■ Aim of the task: Although the entries contain pictures, write out only their text, exactly as it stands.

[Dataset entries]
◇ ◇ ◇

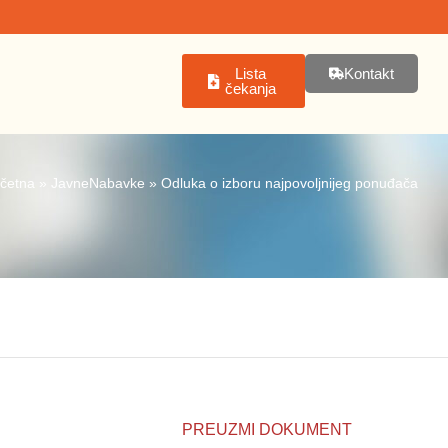
Lista
Kontakt
čekanja
četna
»
JavneNabavke
»
Odluka o izboru najpovoljnijeg ponuđača
PREUZMI DOKUMENT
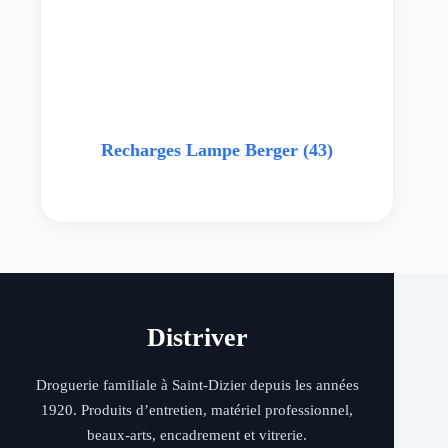
Recharges Lampe Berger
(43)
Distriver
Droguerie familiale à Saint-Dizier depuis les années
1920. Produits d’entretien, matériel professionnel,
beaux-arts, encadrement et vitrerie.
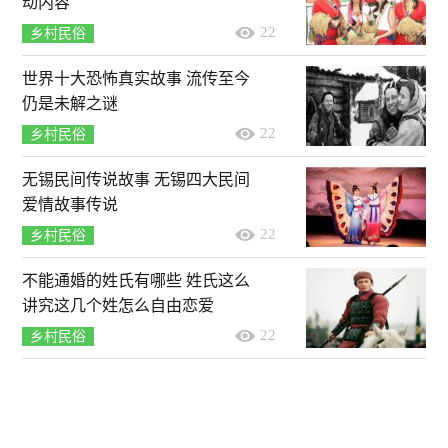
动内容
22
乡村民俗
世界十大恐怖真实故事 流传至今
仍是未解之谜
22
乡村民俗
无锡民间传说故事 无锡四大民间
爱情故事传说
22
乡村民俗
不能通婚的姓氏有哪些 姓氏这么
讲究这几个姓怎么自由恋爱
22
乡村民俗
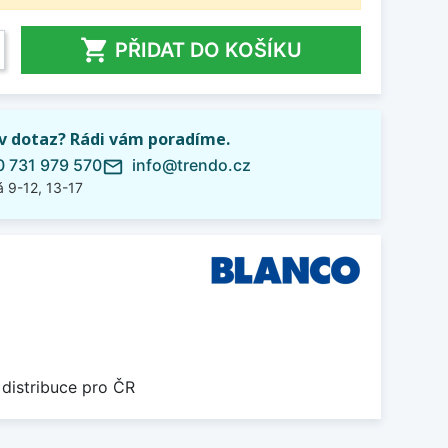

PŘIDAT DO KOŠÍKU
iv dotaz? Rádi vám poradíme.
 731 979 570
info@trendo.cz
mail_outline
 9-12, 13-17
 distribuce pro ČR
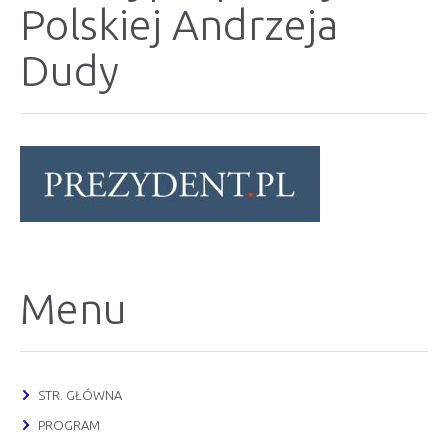
Polskiej Andrzeja
Dudy
Menu
STR. GŁÓWNA
PROGRAM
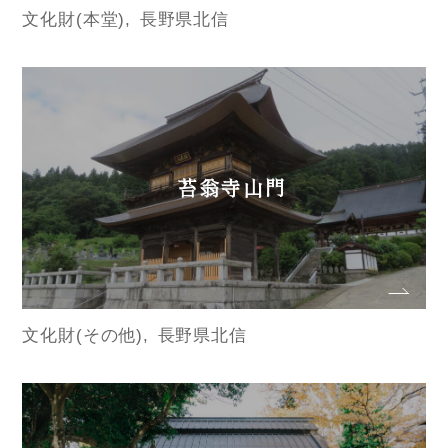
文化財(本堂)
長野県北信
苔翁寺山門
文化財(その他)
長野県北信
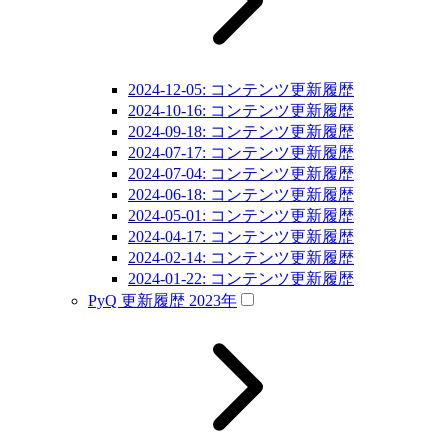
2024-12-05: コンテンツ更新履歴
2024-10-16: コンテンツ更新履歴
2024-09-18: コンテンツ更新履歴
2024-07-17: コンテンツ更新履歴
2024-07-04: コンテンツ更新履歴
2024-06-18: コンテンツ更新履歴
2024-05-01: コンテンツ更新履歴
2024-04-17: コンテンツ更新履歴
2024-02-14: コンテンツ更新履歴
2024-01-22: コンテンツ更新履歴
PyQ 更新履歴 2023年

◇ ◇ ◇

■ Solution:
Lista
Kontakt
čekanja
četna
»
JavneNabavke
»
Odluka o izboru najpovoljnijeg ponuđača
PREUZMI DOKUMENT
Recharges Lampe Berger
(43)
Distriver
Droguerie familiale à Saint-Dizier depuis les années
1920. Produits d’entretien, matériel professionnel,
beaux-arts, encadrement et vitrerie.
动内容
22
乡村民俗
世界十大恐怖真实故事 流传至今
仍是未解之谜
22
乡村民俗
无锡民间传说故事 无锡四大民间
爱情故事传说
22
乡村民俗
不能通婚的姓氏有哪些 姓氏这么
讲究这几个姓怎么自由恋爱
22
乡村民俗

PŘIDAT DO KOŠÍKU
iv dotaz? Rádi vám poradíme.
 731 979 570
info@trendo.cz
mail_outline
 9-12, 13-17
 distribuce pro ČR
Polskiej Andrzeja
Dudy
Menu
STR. GŁÓWNA
PROGRAM
文化財(本堂)
長野県北信
苔翁寺山門
文化財(その他)
長野県北信
2024-12-05: コンテンツ更新履歴
2024-10-16: コンテンツ更新履歴
2024-09-18: コンテンツ更新履歴
2024-07-17: コンテンツ更新履歴
2024-07-04: コンテンツ更新履歴
2024-06-18: コンテンツ更新履歴
2024-05-01: コンテンツ更新履歴
2024-04-17: コンテンツ更新履歴
2024-02-14: コンテンツ更新履歴
2024-01-22: コンテンツ更新履歴
PyQ 更新履歴 2023年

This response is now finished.